На следующем допросе мне была предъявлена другая записка Ольденбурга242, с полной его подписью. Сходство почерков было несомненно243, и в ту же ночь у Ольденбурга был сделан обыск. У него забрали довольно много бумаг, между прочим написанных по-санскритски и на других восточных языках, которые производивший обыск жандармский офицер, по-видимому, принял за какой-то шифр. На первом же допросе недоразумение разъяснилось, и рукописи были благополучно возвращены. Но, на беду, у него было забрано также одно письмо С. Е. Крыжановского, само по себе тоже невинное244, но при сопоставлении с найденной у меня рукописью, относившейся к Туну, оно обнаруживало ее автора245.
Из других же лиц по моей неосторожности пострадал еще мой университетский товарищ Б. Б. Глинский (впоследствии редактор «Северного вестника», а затем — «Исторического вестника»). К моему делу он не имел никакого отношения, но у меня было найдено его письмо, обнаружившее его связь с Шевыревым и участие в студенческих землячествах246.
Через четыре месяца, во второй половине июня, я был выпущен под залог в две тысячи рублей и остался в Петербурге ожидать приговора247. Из университета я был, разумеется, исключен, не сдав переходных экзаменов; литературная работа моя не возобновилась, нелегальное издательство — тем более, и я жил несколько месяцев без определенного дела248.

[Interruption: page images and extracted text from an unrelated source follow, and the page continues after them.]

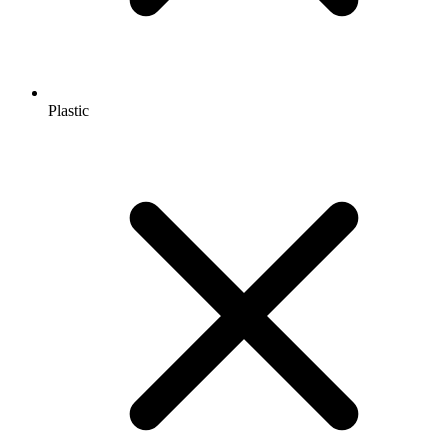
Plastic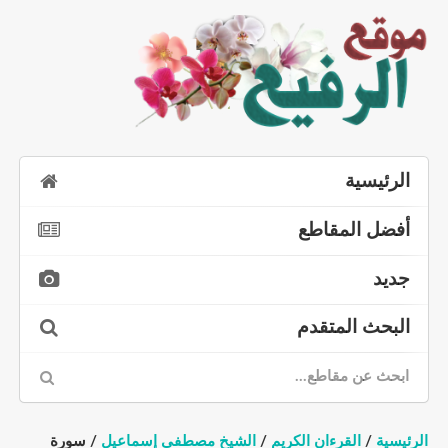
الرئيسية
أفضل المقاطع
جديد
البحث المتقدم
الرئيسية
/
القرءان الكريم
/
الشيخ مصطفى إسماعيل
/ سورة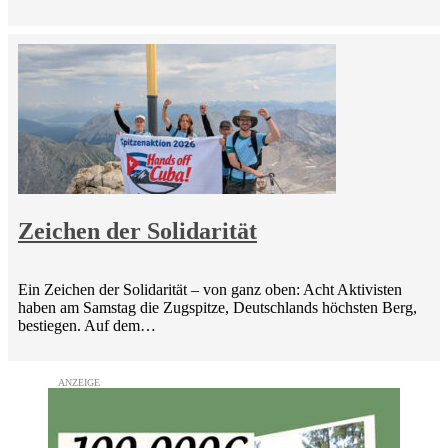
Zeichen der Solidarität
Ein Zeichen der Solidarität – von ganz oben: Acht Aktivisten
haben am Samstag die Zugspitze, Deutschlands höchsten Berg,
bestiegen. Auf dem…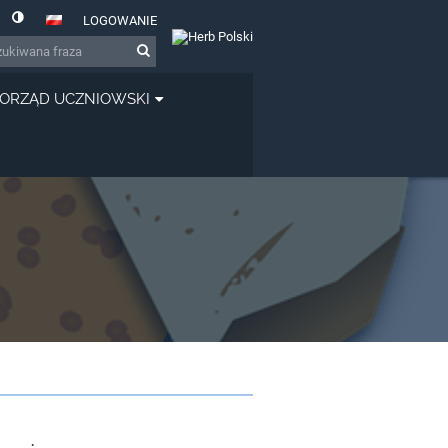
LOGOWANIE
ORZĄD UCZNIOWSKI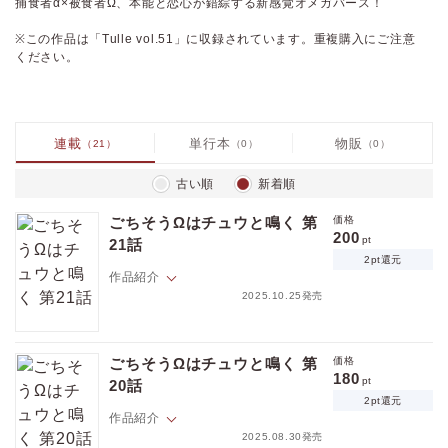
捕食者α×被食者Ω、本能と恋心が錯綜する新感覚オメガバース！
※この作品は「Tulle vol.51」に収録されています。重複購入にご注意
ください。
連載
単行本
物販
（21）
（0）
（0）
古い順
新着順
ごちそうΩはチュウと鳴く 第
価格
200
pt
21話
2pt還元
作品紹介
2025.10.25発売
ネズミ族のΩ・胡桃沢さちおと、キツネ族のα・宇迦野 忍。漫画家と担当
編集者、捕食・被食関係という立場や危機を乗り超えて結ばれたふた
ごちそうΩはチュウと鳴く 第
価格
り。
180
pt
20話
プロポーズを経て、いよいよ結婚秒読み！しかし、宇迦野の実家との格
2pt還元
の違いに尻込みをするさちおは…。
作品紹介
捕食者α×被食者Ω、本能と恋心が錯綜する新感覚オメガバース！
2025.08.30発売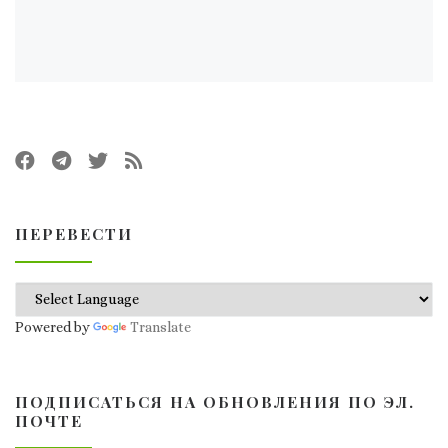
ПЕРЕВЕСТИ
Powered by
Translate
ПОДПИСАТЬСЯ НА ОБНОВЛЕНИЯ ПО ЭЛ.
ПОЧТЕ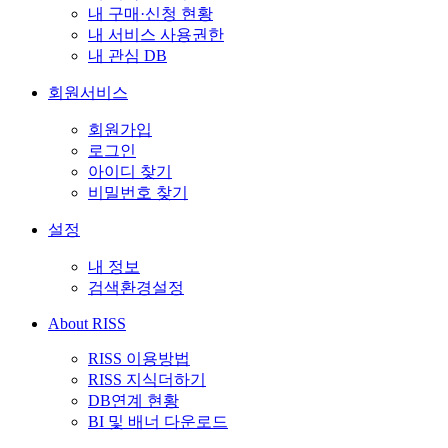
내 구매·신청 현황
내 서비스 사용권한
내 관심 DB
회원서비스
회원가입
로그인
아이디 찾기
비밀번호 찾기
설정
내 정보
검색환경설정
About RISS
RISS 이용방법
RISS 지식더하기
DB연계 현황
BI 및 배너 다운로드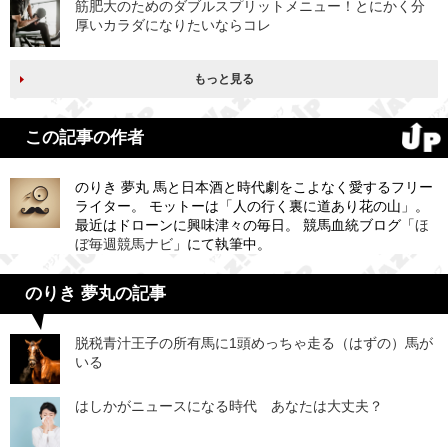
筋肥大のためのダブルスプリットメニュー！とにかく分
厚いカラダになりたいならコレ
もっと見る
この記事の作者
のりき 夢丸 馬と日本酒と時代劇をこよなく愛するフリー
ライター。 モットーは「人の行く裏に道あり花の山」。
最近はドローンに興味津々の毎日。 競馬血統ブログ「
ほ
ぼ毎週競馬ナビ
」にて執筆中。
のりき 夢丸の記事
脱税青汁王子の所有馬に1頭めっちゃ走る（はずの）馬が
いる
はしかがニュースになる時代 あなたは大丈夫？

Из моих близких друзей я не застал Сергея Ольденбурга, уехавшего за границу в научную командировку, и Федора Ольденбурга, уехавшего в Тверь, где он сделался преподавателем в известной учительской семинарии имени Максимовича и приобрел большое значение как общественный деятель249; застал Вернадского, Гревса и по-прежнему поддерживал с ними близкое дружеское знакомство.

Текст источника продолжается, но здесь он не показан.